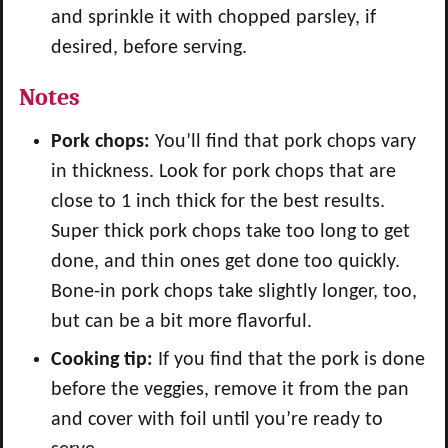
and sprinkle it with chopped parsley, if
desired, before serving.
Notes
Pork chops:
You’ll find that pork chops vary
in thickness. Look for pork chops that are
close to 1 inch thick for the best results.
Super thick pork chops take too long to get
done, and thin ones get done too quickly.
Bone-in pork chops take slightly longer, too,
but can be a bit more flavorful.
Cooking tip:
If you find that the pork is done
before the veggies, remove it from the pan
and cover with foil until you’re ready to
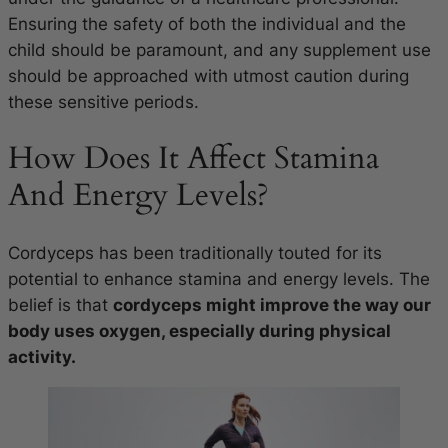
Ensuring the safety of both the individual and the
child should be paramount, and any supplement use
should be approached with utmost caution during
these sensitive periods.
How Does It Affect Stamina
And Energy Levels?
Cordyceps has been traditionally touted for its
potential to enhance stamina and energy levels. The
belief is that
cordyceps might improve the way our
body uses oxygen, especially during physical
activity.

* WHAT YOU NEED TO DO
Type the listing above out again exactly, and omit all pictures.

* SOLUTION
and sprinkle it with chopped parsley, if
desired, before serving.
Notes
Pork chops:
You’ll find that pork chops vary
in thickness. Look for pork chops that are
close to 1 inch thick for the best results.
Super thick pork chops take too long to get
done, and thin ones get done too quickly.
Bone-in pork chops take slightly longer, too,
but can be a bit more flavorful.
Cooking tip:
If you find that the pork is done
before the veggies, remove it from the pan
and cover with foil until you’re ready to
Ensuring the safety of both the individual and the
child should be paramount, and any supplement use
should be approached with utmost caution during
these sensitive periods.
How Does It Affect Stamina
And Energy Levels?
Cordyceps has been traditionally touted for its
potential to enhance stamina and energy levels. The
belief is that
cordyceps might improve the way our
body uses oxygen, especially during physical
activity.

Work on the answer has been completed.